DPR Sahkan Revisi UU TNI: Penguatan Pertahanan atau Ancaman Bagi Demokrasi?
![]() |
Sumber: Akun X (@andikabp__) |
Jakarta, (21/03/2025) – Dewan Perwakilan Rakyat (DPR) Republik Indonesia resmi
mengesahkan revisi Undang-Undang Nomor 34 Tahun 2004 tentang Tentara Nasional
Indonesia (TNI) dalam rapat paripurna yang digelar pada Kamis, (20/03/2025) di Gedung Nusantara
II, Senayan, Jakarta Pusat. Keputusan ini membawa sejumlah perubahan signifikan
dalam struktur organisasi, peran, dan tugas TNI, yang kemudian menuai beragam
tanggapan dari berbagai pihak.
Rapat
paripurna ke-15 Masa Persidangan II Tahun Sidang 2024-2025 ini dipimpin oleh
Ketua DPR RI, Puan Maharani, didampingi oleh Wakil Ketua DPR RI Saan Mustopa,
Adies Kadir, dan Sufmi Dasco Ahmad. Dari total 575 anggota DPR, sebanyak 293
hadir secara fisik, sementara 12 lainnya berhalangan hadir dengan izin,
sehingga total kehadiran mencapai 304 anggota. Seluruh fraksi di DPR turut
hadir dalam rapat ini.
Sejumlah
pejabat tinggi negara juga tampak hadir, termasuk Menteri Pertahanan Sjafrie
Sjamsoeddin, Panglima TNI Jenderal Agus Subiyanto, serta Menteri Sekretaris
Negara Prasetyo.
Dikutip
dari Kompas.com, revisi ini mencakup sejumlah perubahan utama yang
berdampak langsung pada struktur dan peran TNI, di antaranya:
- Pasal 3 – Perubahan Kedudukan
TNI
- Sebelumnya:
TNI berada di bawah Presiden terkait pengerahan dan penggunaan kekuatan
militer, serta di bawah koordinasi Departemen Pertahanan dalam kebijakan
dan strategi pertahanan serta dukungan administrasi.
- Sekarang:
Koordinasi kebijakan dan strategi pertahanan serta dukungan administrasi
kini berada di bawah Kementerian Pertahanan.

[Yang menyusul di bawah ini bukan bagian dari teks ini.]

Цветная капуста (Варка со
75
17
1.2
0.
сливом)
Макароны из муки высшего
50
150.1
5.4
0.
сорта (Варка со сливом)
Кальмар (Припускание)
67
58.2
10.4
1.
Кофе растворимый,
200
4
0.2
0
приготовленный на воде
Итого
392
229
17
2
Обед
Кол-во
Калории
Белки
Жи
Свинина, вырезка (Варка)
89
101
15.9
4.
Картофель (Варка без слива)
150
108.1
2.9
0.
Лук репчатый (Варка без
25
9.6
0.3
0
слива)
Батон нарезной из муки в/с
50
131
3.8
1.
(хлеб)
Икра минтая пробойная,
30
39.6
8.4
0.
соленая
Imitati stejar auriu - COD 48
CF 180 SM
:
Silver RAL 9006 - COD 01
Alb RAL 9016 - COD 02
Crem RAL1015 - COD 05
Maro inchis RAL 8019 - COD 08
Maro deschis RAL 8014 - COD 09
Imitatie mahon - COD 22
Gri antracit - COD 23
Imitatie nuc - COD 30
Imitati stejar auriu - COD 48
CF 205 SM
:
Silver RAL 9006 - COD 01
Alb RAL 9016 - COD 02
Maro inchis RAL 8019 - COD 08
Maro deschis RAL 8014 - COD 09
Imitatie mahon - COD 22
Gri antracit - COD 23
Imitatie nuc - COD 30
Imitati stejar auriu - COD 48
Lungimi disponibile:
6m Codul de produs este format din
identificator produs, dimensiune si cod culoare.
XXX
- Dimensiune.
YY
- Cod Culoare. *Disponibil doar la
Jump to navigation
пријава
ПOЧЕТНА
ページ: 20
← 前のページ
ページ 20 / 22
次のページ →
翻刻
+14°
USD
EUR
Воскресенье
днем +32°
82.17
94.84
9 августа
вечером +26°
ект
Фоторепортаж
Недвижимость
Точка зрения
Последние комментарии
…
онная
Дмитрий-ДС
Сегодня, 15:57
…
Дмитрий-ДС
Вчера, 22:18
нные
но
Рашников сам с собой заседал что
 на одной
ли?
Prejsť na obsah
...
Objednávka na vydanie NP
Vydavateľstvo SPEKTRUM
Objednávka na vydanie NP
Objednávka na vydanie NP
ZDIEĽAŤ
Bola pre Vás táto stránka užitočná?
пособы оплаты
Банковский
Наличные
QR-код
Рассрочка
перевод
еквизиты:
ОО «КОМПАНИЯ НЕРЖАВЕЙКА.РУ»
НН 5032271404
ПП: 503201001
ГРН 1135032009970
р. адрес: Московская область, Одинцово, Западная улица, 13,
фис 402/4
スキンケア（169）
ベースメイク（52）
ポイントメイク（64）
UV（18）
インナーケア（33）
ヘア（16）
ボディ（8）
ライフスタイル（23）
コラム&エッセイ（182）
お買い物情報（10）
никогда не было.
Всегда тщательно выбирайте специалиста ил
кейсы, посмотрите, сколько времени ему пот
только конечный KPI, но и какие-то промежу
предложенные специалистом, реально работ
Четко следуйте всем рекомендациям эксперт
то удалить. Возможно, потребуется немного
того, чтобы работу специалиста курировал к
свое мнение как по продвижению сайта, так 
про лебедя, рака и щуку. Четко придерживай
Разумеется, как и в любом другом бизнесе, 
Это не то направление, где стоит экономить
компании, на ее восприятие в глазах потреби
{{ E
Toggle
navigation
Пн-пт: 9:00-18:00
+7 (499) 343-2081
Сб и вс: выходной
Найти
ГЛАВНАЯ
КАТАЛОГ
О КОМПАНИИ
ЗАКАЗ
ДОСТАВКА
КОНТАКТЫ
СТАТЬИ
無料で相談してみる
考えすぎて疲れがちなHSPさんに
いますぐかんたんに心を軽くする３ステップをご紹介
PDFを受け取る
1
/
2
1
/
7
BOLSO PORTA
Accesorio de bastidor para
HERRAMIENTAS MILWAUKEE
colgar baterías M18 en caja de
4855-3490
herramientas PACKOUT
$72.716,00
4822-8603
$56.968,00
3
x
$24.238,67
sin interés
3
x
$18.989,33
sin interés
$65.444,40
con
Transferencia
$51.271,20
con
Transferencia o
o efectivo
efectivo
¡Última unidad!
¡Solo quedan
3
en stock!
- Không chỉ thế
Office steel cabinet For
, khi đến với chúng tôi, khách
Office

- Pasal 7 – Penambahan Tugas
Operasi Militer Selain Perang (OMSP)
- Sebelumnya:
TNI memiliki 14 tugas OMSP.
- Sekarang:
Jumlah tugas OMSP bertambah menjadi 16, dengan tambahan tugas untuk
menanggulangi ancaman siber serta melindungi dan menyelamatkan warga
negara serta kepentingan nasional di luar negeri.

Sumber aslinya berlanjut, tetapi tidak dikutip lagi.